**TASK STATEMENT**
The data that follows must be transcribed in full and exactly, minus the pictures.

===== LISTED ENTRIES =====

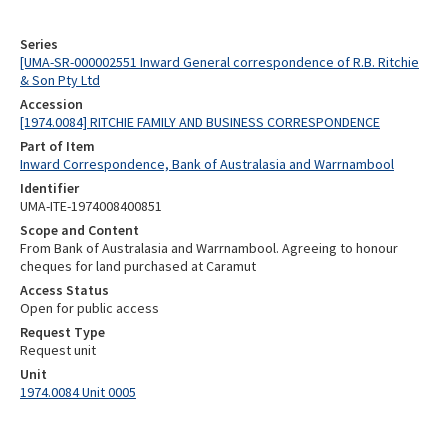
Series
[UMA-SR-000002551 Inward General correspondence of R.B. Ritchie
& Son Pty Ltd
Accession
[1974.0084] RITCHIE FAMILY AND BUSINESS CORRESPONDENCE
Part of Item
Inward Correspondence, Bank of Australasia and Warrnambool
Identifier
UMA-ITE-1974008400851
Scope and Content
From Bank of Australasia and Warrnambool. Agreeing to honour
cheques for land purchased at Caramut
Access Status
Open for public access
Request Type
Request unit
Unit
1974.0084 Unit 0005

=====

**ANSWER TO THIS EXERCISE**
Series
[UMA-SR-000002551 Inward General correspondence of R.B. Ritchie
& Son Pty Ltd
Accession
[1974.0084] RITCHIE FAMILY AND BUSINESS CORRESPONDENCE
Part of Item
Inward Correspondence, Bank of Australasia and Warrnambool
Identifier
UMA-ITE-1974008400851
Scope and Content
From Bank of Australasia and Warrnambool. Agreeing to honour
cheques for land purchased at Caramut
Access Status
Open for public access
Request Type
Request unit
Unit
1974.0084 Unit 0005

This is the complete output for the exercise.